» **Listed records**:
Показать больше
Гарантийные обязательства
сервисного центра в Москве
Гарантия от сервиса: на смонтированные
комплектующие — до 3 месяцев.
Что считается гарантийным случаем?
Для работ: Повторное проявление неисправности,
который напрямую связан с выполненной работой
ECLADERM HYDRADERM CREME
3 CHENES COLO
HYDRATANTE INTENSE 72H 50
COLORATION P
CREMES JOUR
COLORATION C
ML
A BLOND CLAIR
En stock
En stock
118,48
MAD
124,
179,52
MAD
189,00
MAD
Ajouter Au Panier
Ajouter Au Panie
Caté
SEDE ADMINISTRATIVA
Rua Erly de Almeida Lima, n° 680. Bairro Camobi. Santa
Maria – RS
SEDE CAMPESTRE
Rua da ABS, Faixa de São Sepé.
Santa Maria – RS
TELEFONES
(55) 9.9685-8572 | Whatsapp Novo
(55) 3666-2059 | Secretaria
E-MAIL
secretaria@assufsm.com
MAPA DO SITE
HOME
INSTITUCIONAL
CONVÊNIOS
* * *
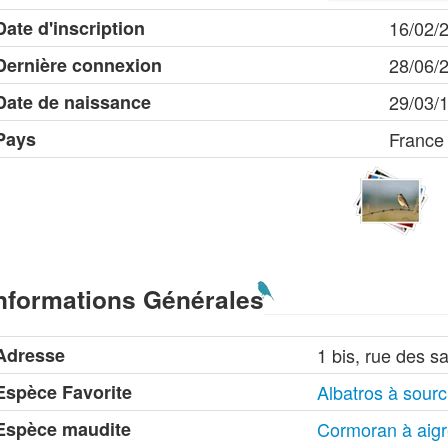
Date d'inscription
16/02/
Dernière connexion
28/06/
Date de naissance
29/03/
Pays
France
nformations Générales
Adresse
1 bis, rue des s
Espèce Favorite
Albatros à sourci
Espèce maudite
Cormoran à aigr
---
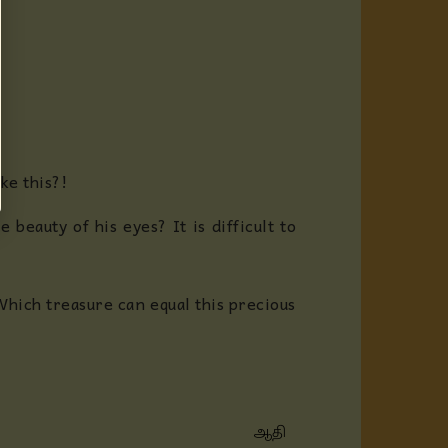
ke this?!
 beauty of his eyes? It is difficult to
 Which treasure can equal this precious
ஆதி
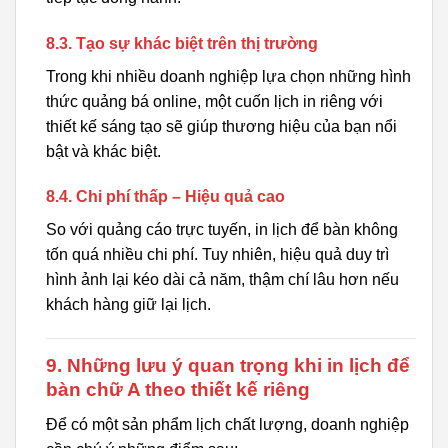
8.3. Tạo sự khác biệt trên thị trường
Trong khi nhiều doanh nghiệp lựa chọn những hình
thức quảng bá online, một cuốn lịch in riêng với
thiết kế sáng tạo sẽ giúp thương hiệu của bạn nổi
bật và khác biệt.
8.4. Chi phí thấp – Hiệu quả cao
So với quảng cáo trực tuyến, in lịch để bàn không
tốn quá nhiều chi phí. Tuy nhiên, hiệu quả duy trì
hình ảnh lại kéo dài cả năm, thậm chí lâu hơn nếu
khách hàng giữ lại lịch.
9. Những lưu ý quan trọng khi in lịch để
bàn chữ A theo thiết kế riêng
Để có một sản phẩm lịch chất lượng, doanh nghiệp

» **Work to complete**:
Every line in the data above that includes the word "nghiệp" should be copied.

» **Answer to this problem**:
Trong khi nhiều doanh nghiệp lựa chọn những hình
Để có một sản phẩm lịch chất lượng, doanh nghiệp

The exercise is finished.